(Pixel coordinate grounding data)

——————————

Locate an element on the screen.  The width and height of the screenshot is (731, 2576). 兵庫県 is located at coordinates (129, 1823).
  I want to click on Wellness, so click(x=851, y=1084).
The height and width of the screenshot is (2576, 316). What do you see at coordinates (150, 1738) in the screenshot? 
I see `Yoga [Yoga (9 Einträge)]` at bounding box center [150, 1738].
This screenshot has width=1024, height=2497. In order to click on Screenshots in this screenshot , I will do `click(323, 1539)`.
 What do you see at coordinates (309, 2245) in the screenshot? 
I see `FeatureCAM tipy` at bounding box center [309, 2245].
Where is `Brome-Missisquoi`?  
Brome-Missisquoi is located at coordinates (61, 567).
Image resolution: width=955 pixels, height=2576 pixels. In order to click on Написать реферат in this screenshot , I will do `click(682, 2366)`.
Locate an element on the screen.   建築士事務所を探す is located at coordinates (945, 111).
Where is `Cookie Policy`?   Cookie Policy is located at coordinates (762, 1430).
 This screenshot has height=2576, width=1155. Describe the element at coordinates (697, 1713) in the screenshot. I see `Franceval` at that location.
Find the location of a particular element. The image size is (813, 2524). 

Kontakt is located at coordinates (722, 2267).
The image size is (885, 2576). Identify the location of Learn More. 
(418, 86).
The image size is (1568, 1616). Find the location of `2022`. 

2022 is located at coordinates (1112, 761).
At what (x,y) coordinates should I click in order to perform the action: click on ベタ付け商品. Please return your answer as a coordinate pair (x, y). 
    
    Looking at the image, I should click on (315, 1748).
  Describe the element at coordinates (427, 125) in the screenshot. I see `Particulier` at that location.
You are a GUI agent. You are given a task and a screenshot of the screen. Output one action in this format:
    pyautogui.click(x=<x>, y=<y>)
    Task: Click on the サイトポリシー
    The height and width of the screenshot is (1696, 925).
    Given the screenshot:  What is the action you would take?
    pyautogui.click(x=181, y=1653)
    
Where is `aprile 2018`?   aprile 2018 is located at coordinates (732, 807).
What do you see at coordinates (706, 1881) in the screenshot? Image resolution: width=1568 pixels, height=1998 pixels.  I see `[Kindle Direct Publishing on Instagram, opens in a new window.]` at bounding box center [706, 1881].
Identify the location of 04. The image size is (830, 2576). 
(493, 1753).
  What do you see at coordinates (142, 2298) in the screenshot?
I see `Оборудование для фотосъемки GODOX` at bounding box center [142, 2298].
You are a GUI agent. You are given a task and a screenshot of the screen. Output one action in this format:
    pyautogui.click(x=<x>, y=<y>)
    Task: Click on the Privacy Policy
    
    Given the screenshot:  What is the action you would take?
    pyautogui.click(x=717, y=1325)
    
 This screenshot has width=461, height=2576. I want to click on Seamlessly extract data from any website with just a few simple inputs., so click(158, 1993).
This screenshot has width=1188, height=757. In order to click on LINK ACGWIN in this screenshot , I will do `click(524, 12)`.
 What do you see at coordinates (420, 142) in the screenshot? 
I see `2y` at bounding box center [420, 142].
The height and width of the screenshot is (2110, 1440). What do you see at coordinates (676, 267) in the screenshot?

——————————

Assignment: The answer should be an exact reproduction of all the entries.

Answer area:
Locate an element on the screen.  The width and height of the screenshot is (731, 2576). 兵庫県 is located at coordinates (129, 1823).
  I want to click on Wellness, so click(x=851, y=1084).
The height and width of the screenshot is (2576, 316). What do you see at coordinates (150, 1738) in the screenshot? 
I see `Yoga [Yoga (9 Einträge)]` at bounding box center [150, 1738].
This screenshot has width=1024, height=2497. In order to click on Screenshots in this screenshot , I will do `click(323, 1539)`.
 What do you see at coordinates (309, 2245) in the screenshot? 
I see `FeatureCAM tipy` at bounding box center [309, 2245].
Where is `Brome-Missisquoi`?  
Brome-Missisquoi is located at coordinates (61, 567).
Image resolution: width=955 pixels, height=2576 pixels. In order to click on Написать реферат in this screenshot , I will do `click(682, 2366)`.
Locate an element on the screen.   建築士事務所を探す is located at coordinates (945, 111).
Where is `Cookie Policy`?   Cookie Policy is located at coordinates (762, 1430).
 This screenshot has height=2576, width=1155. Describe the element at coordinates (697, 1713) in the screenshot. I see `Franceval` at that location.
Find the location of a particular element. The image size is (813, 2524). 

Kontakt is located at coordinates (722, 2267).
The image size is (885, 2576). Identify the location of Learn More. 
(418, 86).
The image size is (1568, 1616). Find the location of `2022`. 

2022 is located at coordinates (1112, 761).
At what (x,y) coordinates should I click in order to perform the action: click on ベタ付け商品. Please return your answer as a coordinate pair (x, y). 
    
    Looking at the image, I should click on (315, 1748).
  Describe the element at coordinates (427, 125) in the screenshot. I see `Particulier` at that location.
You are a GUI agent. You are given a task and a screenshot of the screen. Output one action in this format:
    pyautogui.click(x=<x>, y=<y>)
    Task: Click on the サイトポリシー
    The height and width of the screenshot is (1696, 925).
    Given the screenshot:  What is the action you would take?
    pyautogui.click(x=181, y=1653)
    
Where is `aprile 2018`?   aprile 2018 is located at coordinates (732, 807).
What do you see at coordinates (706, 1881) in the screenshot? Image resolution: width=1568 pixels, height=1998 pixels.  I see `[Kindle Direct Publishing on Instagram, opens in a new window.]` at bounding box center [706, 1881].
Identify the location of 04. The image size is (830, 2576). 
(493, 1753).
  What do you see at coordinates (142, 2298) in the screenshot?
I see `Оборудование для фотосъемки GODOX` at bounding box center [142, 2298].
You are a GUI agent. You are given a task and a screenshot of the screen. Output one action in this format:
    pyautogui.click(x=<x>, y=<y>)
    Task: Click on the Privacy Policy
    
    Given the screenshot:  What is the action you would take?
    pyautogui.click(x=717, y=1325)
    
 This screenshot has width=461, height=2576. I want to click on Seamlessly extract data from any website with just a few simple inputs., so click(158, 1993).
This screenshot has width=1188, height=757. In order to click on LINK ACGWIN in this screenshot , I will do `click(524, 12)`.
 What do you see at coordinates (420, 142) in the screenshot? 
I see `2y` at bounding box center [420, 142].
The height and width of the screenshot is (2110, 1440). What do you see at coordinates (676, 267) in the screenshot?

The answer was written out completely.